Restate word for word every line from the top of the data below down through the line that holds "0 выдаче патента".

Excerpts from a dataset:

************

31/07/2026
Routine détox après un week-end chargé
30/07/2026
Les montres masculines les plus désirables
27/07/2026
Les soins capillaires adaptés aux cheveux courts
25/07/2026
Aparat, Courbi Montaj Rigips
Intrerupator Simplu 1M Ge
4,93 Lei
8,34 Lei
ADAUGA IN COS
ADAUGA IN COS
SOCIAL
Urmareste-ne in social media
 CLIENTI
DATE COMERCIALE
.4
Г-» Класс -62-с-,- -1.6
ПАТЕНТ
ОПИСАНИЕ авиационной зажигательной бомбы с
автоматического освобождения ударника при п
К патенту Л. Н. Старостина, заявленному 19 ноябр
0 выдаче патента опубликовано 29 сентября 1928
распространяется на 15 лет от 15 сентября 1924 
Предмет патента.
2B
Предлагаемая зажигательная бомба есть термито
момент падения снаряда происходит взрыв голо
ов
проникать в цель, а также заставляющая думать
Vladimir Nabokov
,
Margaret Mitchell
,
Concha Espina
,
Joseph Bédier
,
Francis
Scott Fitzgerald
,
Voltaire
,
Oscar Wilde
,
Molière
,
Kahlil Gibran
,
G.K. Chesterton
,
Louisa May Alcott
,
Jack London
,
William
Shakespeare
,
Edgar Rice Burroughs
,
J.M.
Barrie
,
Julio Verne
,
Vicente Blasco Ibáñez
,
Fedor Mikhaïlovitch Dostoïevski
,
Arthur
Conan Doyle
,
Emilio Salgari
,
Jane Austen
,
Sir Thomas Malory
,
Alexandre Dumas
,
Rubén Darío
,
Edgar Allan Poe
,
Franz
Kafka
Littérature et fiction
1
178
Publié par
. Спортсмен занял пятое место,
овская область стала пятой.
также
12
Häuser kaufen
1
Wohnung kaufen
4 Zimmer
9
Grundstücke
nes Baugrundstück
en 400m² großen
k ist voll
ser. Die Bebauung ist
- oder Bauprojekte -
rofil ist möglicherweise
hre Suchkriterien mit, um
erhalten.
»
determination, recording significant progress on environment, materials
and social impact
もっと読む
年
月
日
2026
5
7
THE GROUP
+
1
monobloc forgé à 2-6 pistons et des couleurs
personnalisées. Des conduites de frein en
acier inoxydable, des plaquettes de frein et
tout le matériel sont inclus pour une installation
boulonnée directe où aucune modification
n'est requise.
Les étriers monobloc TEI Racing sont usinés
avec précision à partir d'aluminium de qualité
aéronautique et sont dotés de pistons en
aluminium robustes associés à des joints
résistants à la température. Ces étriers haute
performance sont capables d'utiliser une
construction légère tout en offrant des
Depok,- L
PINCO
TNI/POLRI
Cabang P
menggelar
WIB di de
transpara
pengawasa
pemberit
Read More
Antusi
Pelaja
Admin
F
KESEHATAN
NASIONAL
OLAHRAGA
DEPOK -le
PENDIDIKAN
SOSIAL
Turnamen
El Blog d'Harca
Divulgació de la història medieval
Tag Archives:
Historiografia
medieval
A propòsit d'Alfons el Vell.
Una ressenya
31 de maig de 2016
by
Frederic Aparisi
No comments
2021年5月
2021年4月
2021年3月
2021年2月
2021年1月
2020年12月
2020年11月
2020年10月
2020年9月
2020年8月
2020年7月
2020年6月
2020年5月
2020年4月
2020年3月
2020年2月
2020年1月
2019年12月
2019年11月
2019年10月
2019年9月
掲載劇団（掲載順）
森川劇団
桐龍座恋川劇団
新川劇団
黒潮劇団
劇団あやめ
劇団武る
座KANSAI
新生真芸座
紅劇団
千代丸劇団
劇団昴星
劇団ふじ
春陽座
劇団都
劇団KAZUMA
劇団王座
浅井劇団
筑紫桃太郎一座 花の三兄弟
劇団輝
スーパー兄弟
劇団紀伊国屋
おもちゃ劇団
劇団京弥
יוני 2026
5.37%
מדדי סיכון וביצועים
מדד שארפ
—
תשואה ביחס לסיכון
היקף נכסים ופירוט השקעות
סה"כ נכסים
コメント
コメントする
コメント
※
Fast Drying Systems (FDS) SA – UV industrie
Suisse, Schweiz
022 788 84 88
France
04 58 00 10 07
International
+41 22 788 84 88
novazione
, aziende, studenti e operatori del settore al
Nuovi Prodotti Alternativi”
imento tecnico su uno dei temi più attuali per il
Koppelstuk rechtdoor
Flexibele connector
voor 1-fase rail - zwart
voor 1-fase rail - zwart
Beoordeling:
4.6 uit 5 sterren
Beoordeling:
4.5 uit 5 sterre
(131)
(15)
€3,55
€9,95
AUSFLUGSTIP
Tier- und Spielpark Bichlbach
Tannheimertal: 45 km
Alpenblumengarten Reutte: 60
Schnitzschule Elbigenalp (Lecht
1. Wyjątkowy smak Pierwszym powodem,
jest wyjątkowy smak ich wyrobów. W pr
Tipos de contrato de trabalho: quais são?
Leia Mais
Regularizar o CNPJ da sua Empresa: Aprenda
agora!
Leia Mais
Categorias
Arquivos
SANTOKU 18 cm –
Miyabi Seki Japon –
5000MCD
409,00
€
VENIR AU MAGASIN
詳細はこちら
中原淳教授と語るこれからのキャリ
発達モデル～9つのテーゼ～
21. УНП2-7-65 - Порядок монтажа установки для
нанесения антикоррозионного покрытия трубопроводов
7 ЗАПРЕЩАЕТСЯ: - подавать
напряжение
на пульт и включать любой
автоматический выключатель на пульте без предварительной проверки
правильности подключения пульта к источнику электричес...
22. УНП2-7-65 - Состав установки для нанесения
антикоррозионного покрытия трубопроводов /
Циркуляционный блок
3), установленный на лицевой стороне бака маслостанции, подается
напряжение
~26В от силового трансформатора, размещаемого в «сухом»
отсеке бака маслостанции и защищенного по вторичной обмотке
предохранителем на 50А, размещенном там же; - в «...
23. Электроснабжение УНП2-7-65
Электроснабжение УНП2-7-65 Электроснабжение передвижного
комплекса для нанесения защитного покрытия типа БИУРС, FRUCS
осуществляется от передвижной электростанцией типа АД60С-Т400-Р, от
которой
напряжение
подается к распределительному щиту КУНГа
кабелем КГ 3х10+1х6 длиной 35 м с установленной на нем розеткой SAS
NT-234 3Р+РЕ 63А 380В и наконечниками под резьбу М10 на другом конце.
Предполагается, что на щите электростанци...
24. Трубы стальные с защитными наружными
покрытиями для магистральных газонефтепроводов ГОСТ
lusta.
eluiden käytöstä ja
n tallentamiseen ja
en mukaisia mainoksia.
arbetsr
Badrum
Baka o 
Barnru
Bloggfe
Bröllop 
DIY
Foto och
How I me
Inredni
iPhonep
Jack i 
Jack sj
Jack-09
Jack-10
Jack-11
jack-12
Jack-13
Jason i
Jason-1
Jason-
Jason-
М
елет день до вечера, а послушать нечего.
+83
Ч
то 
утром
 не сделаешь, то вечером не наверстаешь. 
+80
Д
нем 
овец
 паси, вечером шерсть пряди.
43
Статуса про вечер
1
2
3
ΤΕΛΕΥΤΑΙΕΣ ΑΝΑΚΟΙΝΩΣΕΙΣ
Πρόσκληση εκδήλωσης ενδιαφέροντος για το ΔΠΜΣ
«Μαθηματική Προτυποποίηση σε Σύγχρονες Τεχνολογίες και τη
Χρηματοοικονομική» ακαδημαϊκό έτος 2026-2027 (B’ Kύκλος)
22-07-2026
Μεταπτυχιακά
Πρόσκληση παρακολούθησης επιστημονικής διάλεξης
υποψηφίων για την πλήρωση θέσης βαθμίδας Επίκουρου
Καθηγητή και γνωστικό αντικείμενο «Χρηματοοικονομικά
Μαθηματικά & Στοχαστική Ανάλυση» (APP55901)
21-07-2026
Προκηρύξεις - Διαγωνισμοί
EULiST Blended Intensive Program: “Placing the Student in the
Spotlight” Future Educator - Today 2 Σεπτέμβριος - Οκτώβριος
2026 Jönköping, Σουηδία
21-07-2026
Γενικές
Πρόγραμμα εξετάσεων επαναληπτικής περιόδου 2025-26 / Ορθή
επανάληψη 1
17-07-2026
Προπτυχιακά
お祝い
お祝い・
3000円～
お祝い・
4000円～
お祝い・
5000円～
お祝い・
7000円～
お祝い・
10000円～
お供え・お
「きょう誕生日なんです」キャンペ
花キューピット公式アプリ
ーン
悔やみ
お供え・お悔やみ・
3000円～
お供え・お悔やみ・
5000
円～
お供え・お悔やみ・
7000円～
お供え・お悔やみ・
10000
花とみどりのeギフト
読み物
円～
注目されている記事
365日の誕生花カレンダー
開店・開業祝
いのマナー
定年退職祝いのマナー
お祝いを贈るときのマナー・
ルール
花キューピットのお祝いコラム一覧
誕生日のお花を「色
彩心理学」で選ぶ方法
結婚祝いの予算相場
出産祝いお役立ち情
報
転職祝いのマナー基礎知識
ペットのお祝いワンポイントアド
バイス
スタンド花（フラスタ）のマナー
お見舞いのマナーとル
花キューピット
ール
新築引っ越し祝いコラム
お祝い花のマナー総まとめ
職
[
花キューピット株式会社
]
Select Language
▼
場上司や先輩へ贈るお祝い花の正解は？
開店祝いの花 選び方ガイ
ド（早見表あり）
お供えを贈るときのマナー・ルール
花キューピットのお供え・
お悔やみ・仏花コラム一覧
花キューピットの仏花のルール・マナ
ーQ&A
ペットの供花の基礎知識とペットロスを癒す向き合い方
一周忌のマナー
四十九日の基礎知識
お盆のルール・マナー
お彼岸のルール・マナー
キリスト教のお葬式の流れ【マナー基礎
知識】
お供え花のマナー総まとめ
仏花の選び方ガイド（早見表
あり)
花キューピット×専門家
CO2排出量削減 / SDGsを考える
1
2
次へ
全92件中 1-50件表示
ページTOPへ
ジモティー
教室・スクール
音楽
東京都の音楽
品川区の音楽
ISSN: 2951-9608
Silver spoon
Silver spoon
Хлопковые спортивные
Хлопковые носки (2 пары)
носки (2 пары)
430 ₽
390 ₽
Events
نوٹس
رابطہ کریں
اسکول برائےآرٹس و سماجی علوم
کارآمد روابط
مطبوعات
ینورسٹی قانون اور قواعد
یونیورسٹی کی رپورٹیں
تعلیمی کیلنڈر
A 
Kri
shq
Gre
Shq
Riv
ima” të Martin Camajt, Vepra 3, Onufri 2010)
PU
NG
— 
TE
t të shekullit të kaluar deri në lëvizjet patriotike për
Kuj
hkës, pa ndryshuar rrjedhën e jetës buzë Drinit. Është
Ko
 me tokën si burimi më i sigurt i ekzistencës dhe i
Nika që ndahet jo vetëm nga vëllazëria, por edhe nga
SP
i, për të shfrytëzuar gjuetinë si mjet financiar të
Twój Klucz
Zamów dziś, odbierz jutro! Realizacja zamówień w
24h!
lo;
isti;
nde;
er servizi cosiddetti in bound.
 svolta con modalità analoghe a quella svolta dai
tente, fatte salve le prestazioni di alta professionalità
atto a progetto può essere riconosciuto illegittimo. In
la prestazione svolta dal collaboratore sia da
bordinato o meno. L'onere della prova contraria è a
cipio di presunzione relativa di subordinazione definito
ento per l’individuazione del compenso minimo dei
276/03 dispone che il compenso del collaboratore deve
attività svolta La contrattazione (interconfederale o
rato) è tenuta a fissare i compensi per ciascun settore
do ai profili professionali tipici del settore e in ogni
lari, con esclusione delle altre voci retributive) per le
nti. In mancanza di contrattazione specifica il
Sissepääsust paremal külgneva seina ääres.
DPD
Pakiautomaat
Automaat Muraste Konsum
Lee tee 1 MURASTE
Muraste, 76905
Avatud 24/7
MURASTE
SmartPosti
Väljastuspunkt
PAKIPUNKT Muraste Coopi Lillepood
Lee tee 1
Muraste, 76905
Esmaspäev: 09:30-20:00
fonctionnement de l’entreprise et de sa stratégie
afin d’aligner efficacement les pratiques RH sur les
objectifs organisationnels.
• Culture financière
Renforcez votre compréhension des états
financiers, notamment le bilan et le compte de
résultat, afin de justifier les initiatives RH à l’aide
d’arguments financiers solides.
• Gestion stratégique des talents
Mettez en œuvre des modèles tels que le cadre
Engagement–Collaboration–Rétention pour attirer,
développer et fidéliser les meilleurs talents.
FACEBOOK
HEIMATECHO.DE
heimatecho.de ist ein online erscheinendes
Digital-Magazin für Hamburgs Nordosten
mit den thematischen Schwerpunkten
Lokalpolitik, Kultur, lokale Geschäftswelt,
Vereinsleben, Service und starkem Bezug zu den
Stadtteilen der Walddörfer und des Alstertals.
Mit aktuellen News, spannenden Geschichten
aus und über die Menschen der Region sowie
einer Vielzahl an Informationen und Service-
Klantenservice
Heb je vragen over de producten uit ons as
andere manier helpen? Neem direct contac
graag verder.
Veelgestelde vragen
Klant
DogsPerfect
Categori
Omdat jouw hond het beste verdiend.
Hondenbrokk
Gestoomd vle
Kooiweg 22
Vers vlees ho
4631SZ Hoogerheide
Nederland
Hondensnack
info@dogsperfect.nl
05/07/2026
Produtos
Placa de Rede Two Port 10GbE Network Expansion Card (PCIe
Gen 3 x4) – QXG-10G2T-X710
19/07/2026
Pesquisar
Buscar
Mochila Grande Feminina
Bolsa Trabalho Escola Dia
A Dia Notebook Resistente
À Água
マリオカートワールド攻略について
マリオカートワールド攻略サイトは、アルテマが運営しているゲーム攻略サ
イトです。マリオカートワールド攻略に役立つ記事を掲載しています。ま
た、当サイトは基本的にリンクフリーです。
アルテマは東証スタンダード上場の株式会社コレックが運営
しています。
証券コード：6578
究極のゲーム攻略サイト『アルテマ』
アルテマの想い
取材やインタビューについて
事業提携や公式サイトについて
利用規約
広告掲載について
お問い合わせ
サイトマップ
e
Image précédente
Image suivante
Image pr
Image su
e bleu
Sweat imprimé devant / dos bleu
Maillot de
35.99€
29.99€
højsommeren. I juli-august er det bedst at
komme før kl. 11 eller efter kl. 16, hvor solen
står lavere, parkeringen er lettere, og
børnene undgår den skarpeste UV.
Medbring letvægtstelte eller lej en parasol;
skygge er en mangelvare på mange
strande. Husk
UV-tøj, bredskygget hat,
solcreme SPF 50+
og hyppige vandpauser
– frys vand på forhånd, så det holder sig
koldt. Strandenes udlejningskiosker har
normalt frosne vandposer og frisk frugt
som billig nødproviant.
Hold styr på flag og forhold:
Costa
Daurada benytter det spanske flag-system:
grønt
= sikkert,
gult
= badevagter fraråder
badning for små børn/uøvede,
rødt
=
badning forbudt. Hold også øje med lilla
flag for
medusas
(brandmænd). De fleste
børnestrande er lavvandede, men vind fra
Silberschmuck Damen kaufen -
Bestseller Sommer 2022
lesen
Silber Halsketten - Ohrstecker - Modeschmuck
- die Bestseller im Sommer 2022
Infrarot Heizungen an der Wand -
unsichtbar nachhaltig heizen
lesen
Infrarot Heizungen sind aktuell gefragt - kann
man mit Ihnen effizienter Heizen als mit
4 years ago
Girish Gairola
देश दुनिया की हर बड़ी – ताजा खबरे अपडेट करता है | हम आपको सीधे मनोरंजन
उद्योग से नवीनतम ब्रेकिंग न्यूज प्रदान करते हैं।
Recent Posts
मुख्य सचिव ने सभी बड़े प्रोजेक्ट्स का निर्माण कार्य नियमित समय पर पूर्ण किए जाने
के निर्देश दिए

************

--- Written response ---
31/07/2026
Routine détox après un week-end chargé
30/07/2026
Les montres masculines les plus désirables
27/07/2026
Les soins capillaires adaptés aux cheveux courts
25/07/2026
Aparat, Courbi Montaj Rigips
Intrerupator Simplu 1M Ge
4,93 Lei
8,34 Lei
ADAUGA IN COS
ADAUGA IN COS
SOCIAL
Urmareste-ne in social media
 CLIENTI
DATE COMERCIALE
.4
Г-» Класс -62-с-,- -1.6
ПАТЕНТ
ОПИСАНИЕ авиационной зажигательной бомбы с
автоматического освобождения ударника при п
К патенту Л. Н. Старостина, заявленному 19 ноябр
0 выдаче патента опубликовано 29 сентября 1928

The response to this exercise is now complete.